Parents expressed frustration related to inaccurate and incomplete communication between the team and their families. One parent described that their child’s treatment was delayed when providers ordered an MRI as routine rather than urgent which delayed completion of the MRI without providing this information to the family. Another parent shared that team members did not provide sufficient explanation of their rationale for ordering certain tests, leaving the parent feeling that information was being concealed from them. In another instance, parents described the shock they experienced when a child’s room was moved without notification (Quote-1).

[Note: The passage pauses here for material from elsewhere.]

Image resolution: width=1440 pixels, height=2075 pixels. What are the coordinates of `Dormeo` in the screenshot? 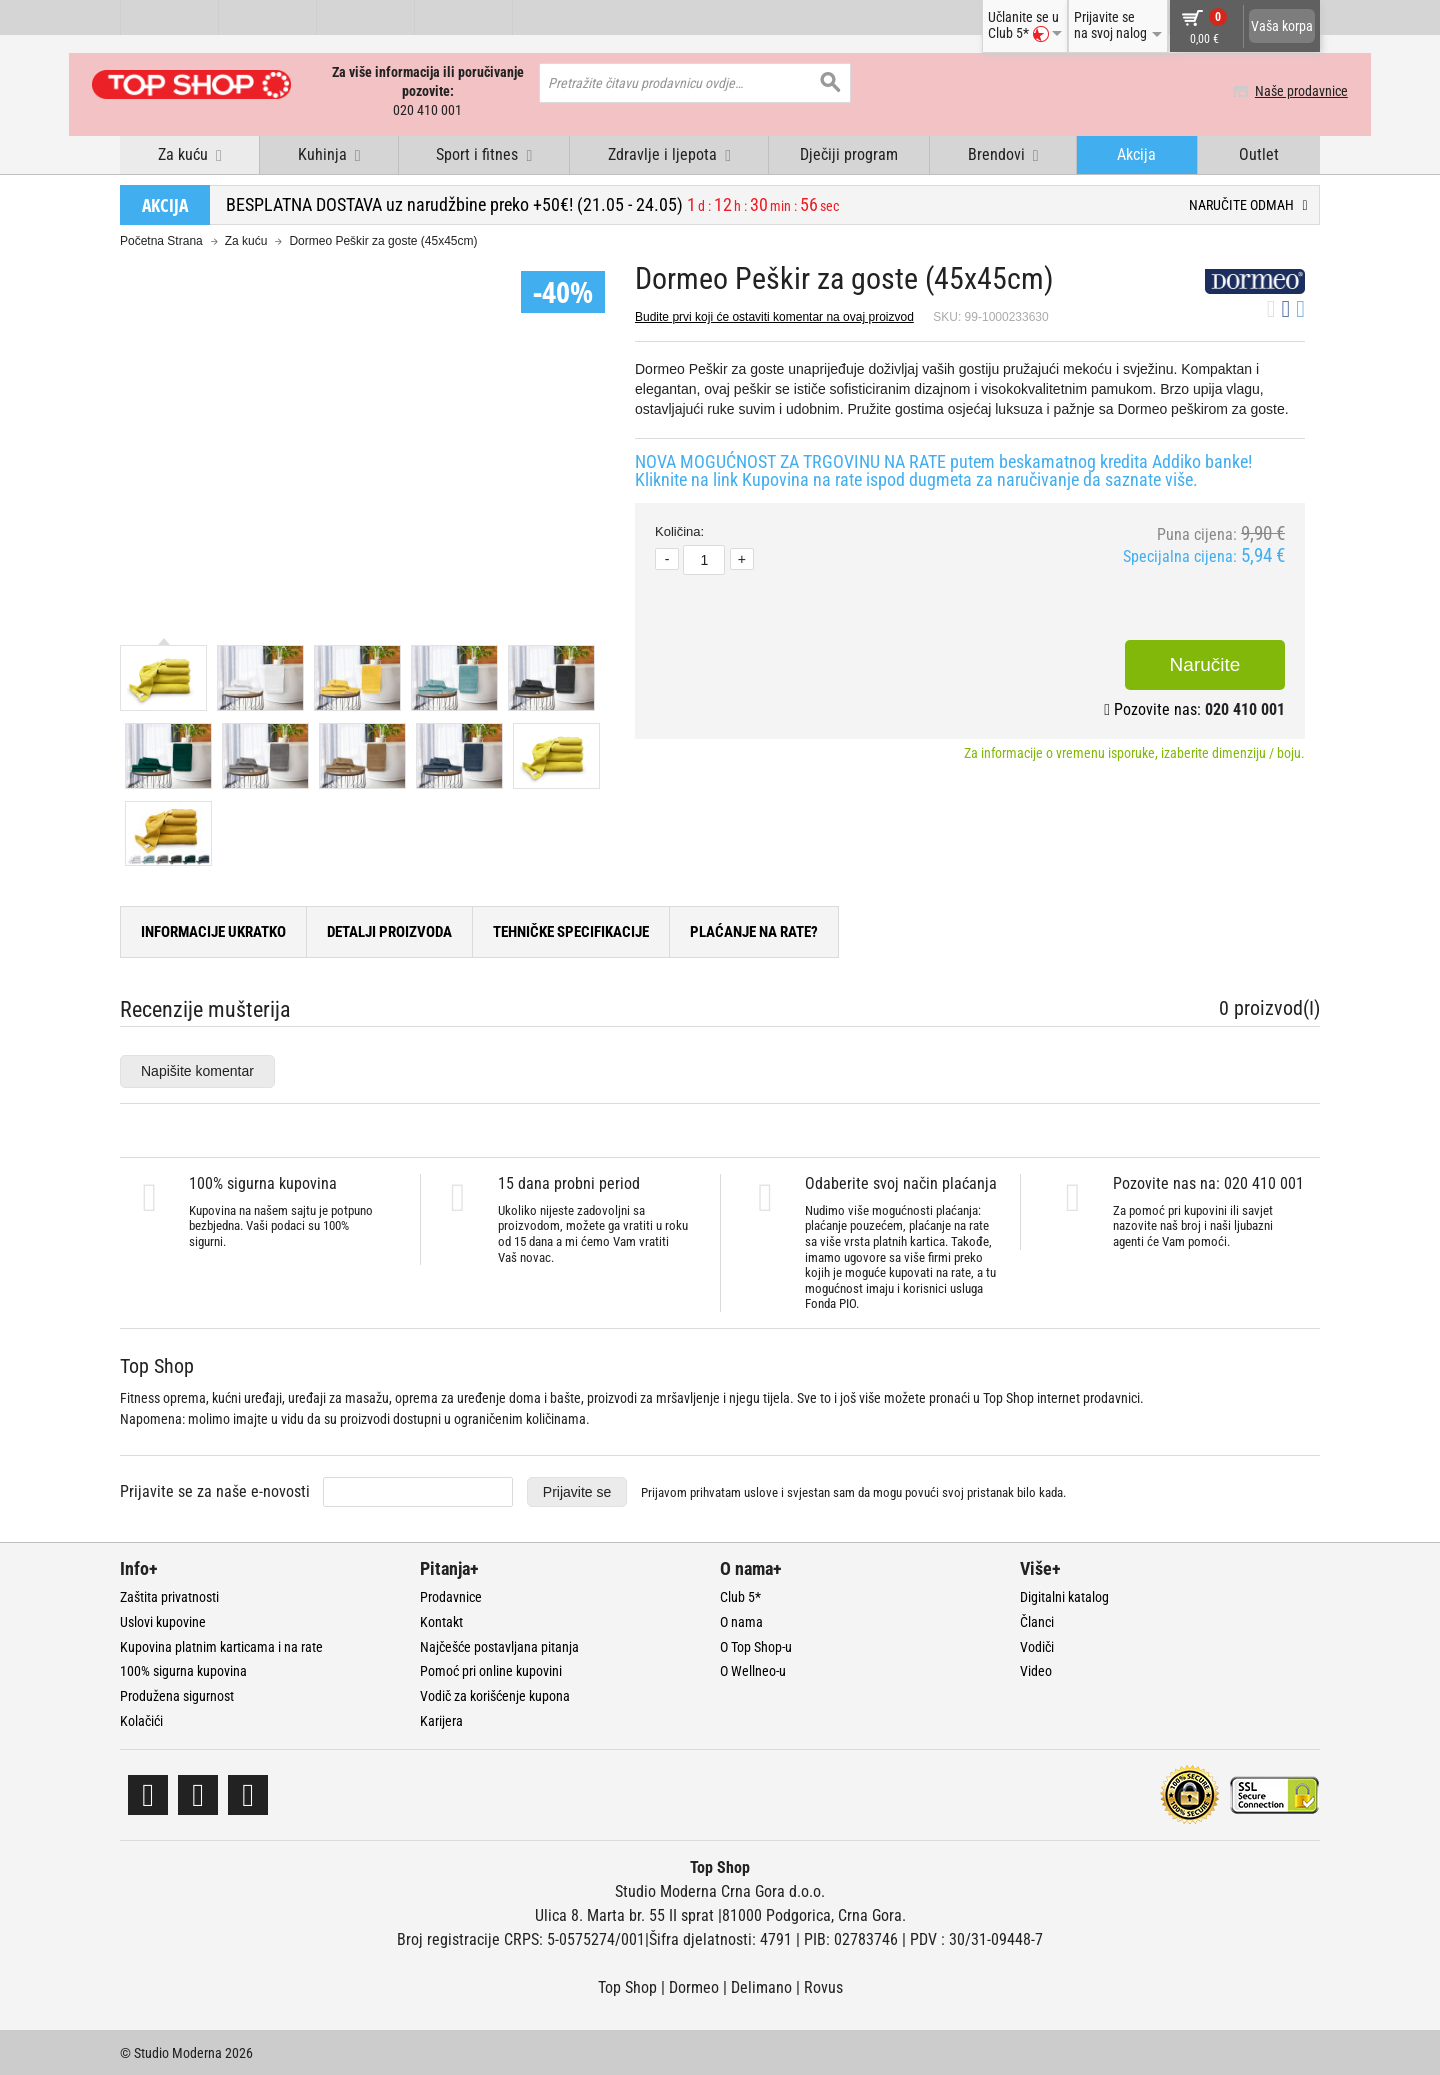 It's located at (694, 1985).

Inconsistent within team communication/coordination

Parents reported that communication was hindered by inconsistent or ineffective communication between team members. Parents reported feeling that they had to “play middleman” and negotiate provider inconsistencies, which contributed to significant stress and worry about delays in necessary care. Parents also frequently described the burden placed on them by the discontinuity of assigned bedside nurses, residents, attendings, and other care providers. Several parents described that individual providers would make consequential decisions about care (e.g., when to extubate), only for the next provider to reverse the decision during the following shift. One parent described the emotionally overwhelming experience of witnessing two attendings disagree on treatment decisions during rounds (Quote-2). Parents agreed that providers should resolve internal disagreements as a team before presenting options to parents.

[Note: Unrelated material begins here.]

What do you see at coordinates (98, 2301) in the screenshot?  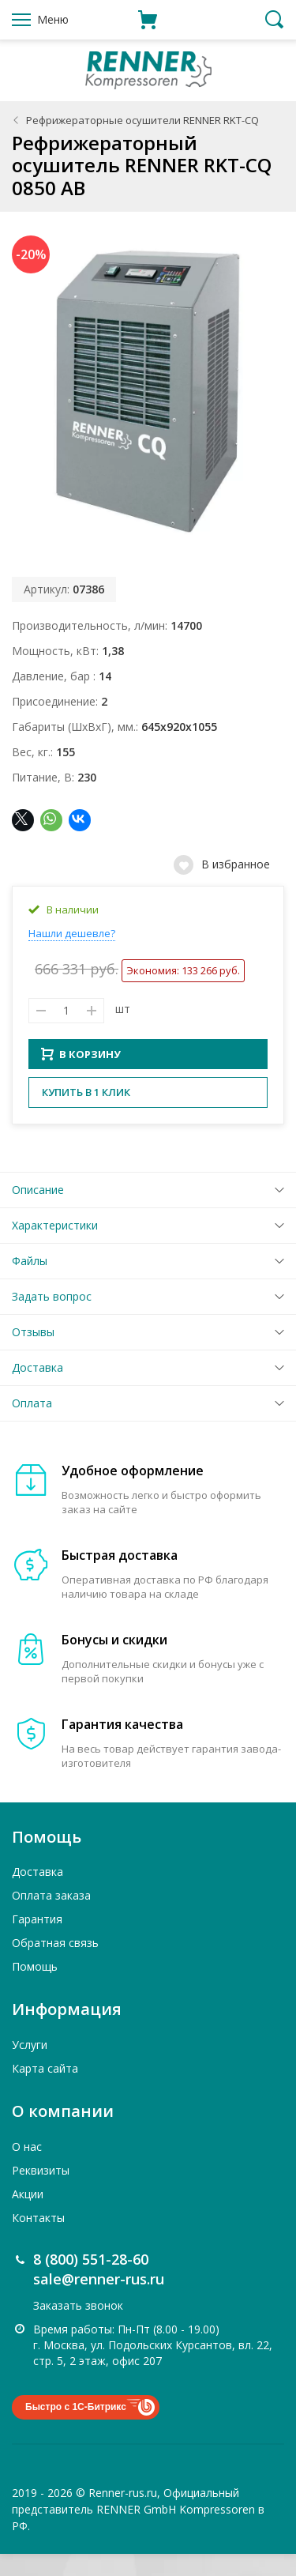 I see `sale@renner-rus.ru` at bounding box center [98, 2301]. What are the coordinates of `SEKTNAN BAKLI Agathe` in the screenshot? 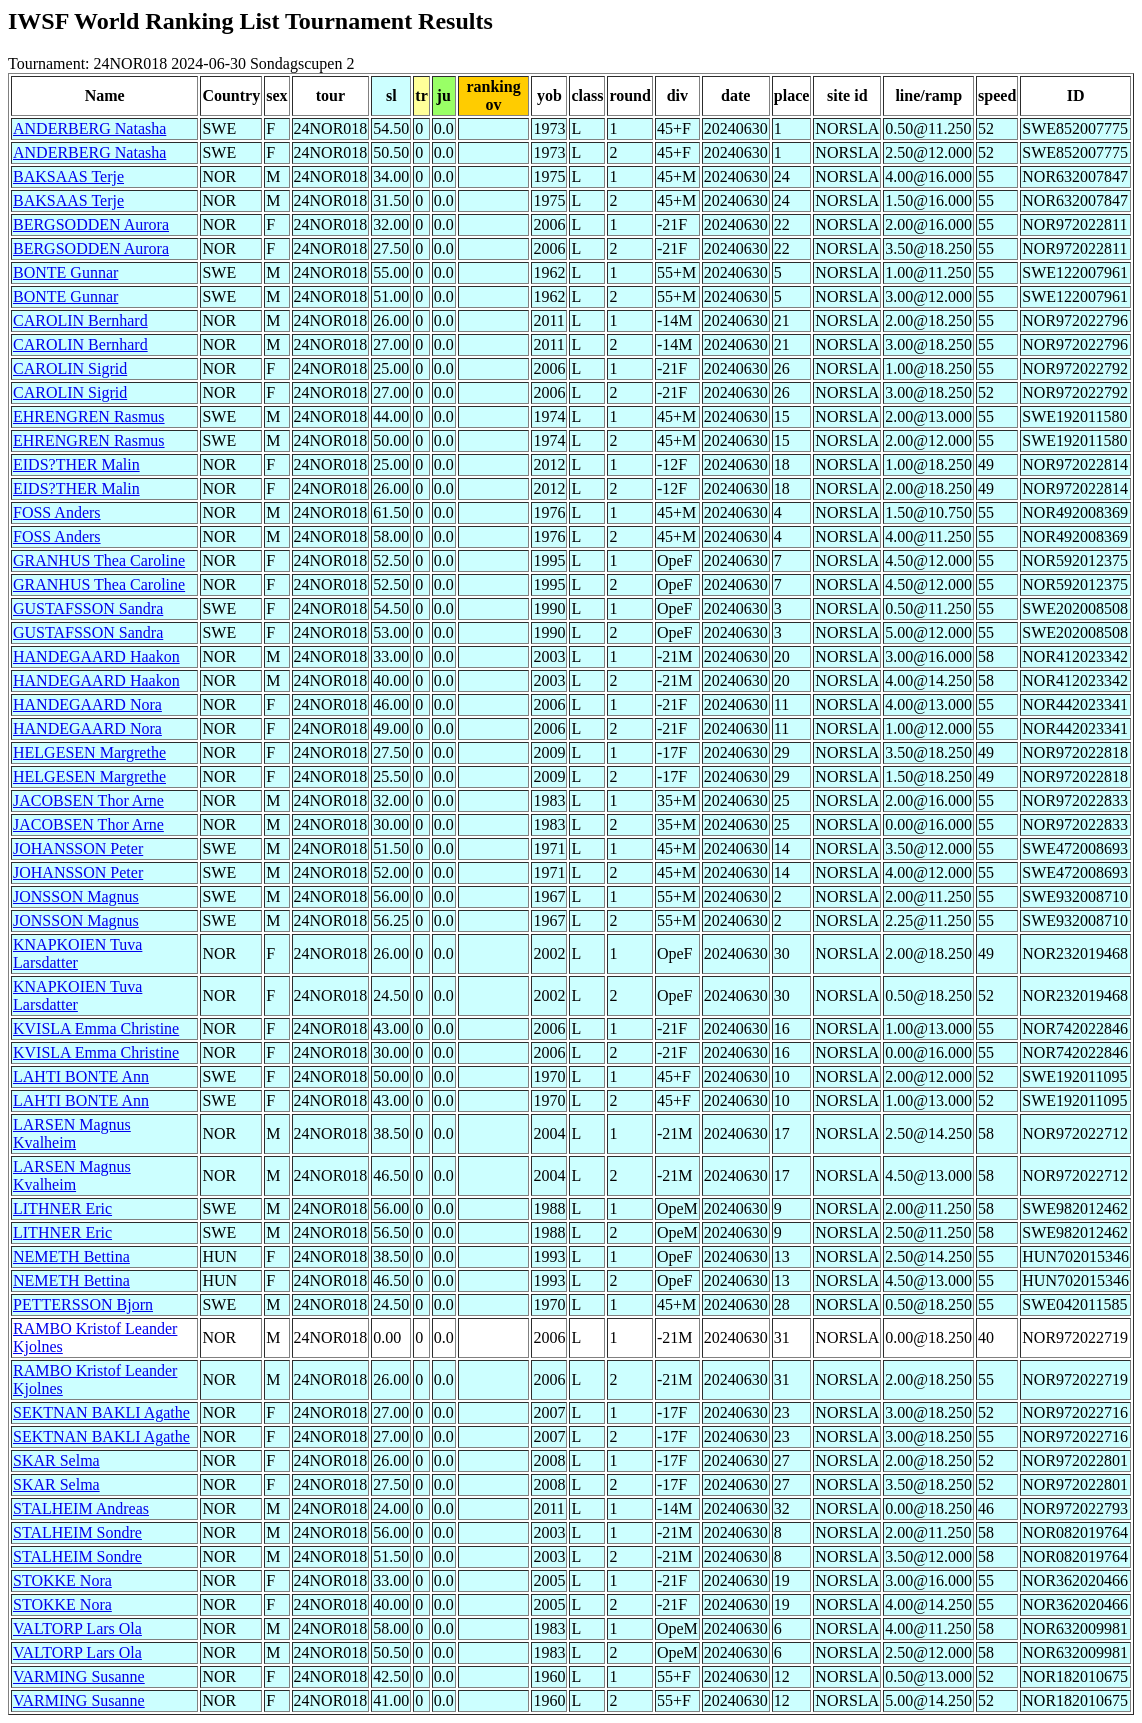 It's located at (101, 1412).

Families ignored by the clinical team

Parents cited feeling ignored by team members as an additional barrier to communication. Specifically, parents wanted providers to acknowledge their preferences for care, concerns about changes in medical status, and the urgency of these concerns. Several parents described the experience of noticing a change in their child’s behaviour or physical appearance, and feeling that their concerns were dismissed by providers when vitals were otherwise stable. When these children then experienced changes in medical status (e.g., respiratory distress and infection), parents felt that their input could have prevented negative outcomes (Quote-3). Parents said these experiences forced them to become increasingly vigilant for signs of potential decline, and they felt that they could not rely on providers to be advocates for their child’s needs.

Overwhelmed by too many team members/questions

Several parents reported that these gaps in communication were exacerbated by the number of team members involved in their child’s care (Quote-4). One parent said that providers spent more time repeating who they were than what they were doing for their son.

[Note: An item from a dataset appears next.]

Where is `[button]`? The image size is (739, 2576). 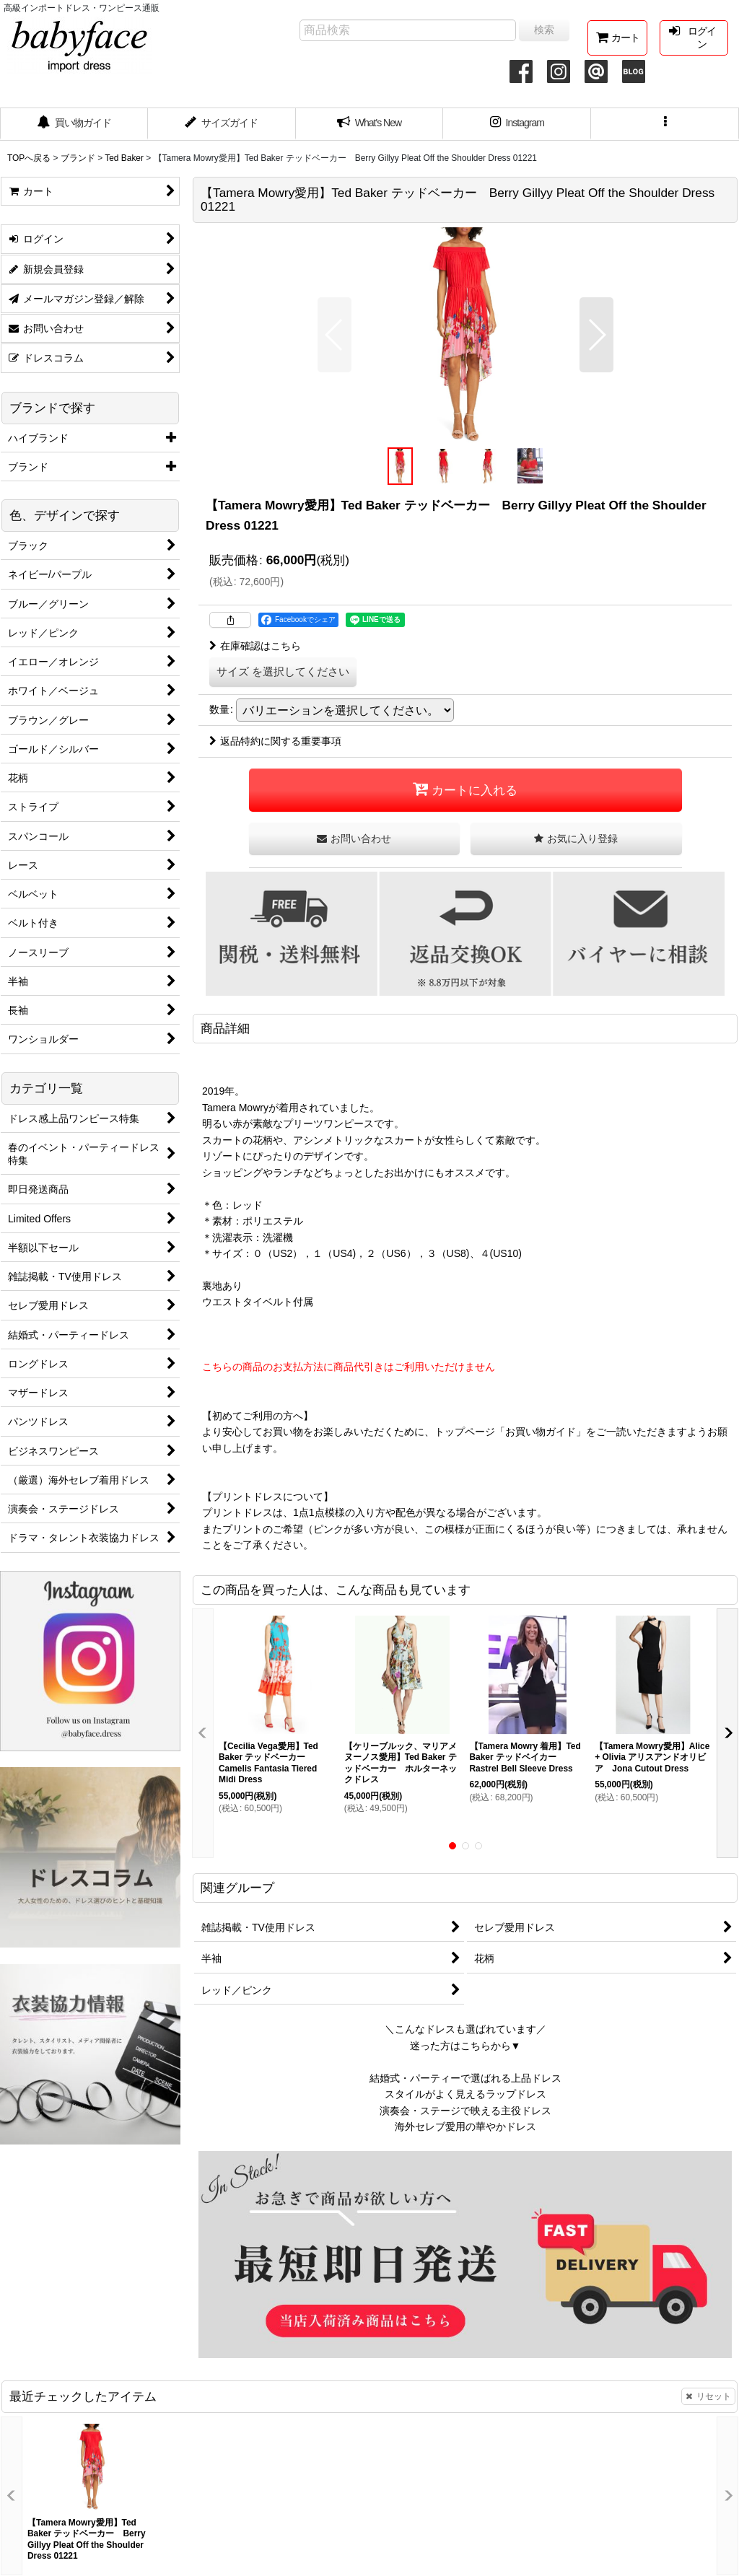 [button] is located at coordinates (665, 124).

Team Practices that Facilitated Communication Parental preferences for communication

Parents consistently wanted timely, regular, transparent updates about their child’s medical status. Parents also wanted an understanding of the long-term outlook for hospital care, with real-time updates to this plan as needed (Quote-5). Transparency was supported by providers who communicated the thought process behind their decision-making. One parent described feeling less like a “bystander” and more confident about their child’s care when they understood the rationale behind provider decision-making.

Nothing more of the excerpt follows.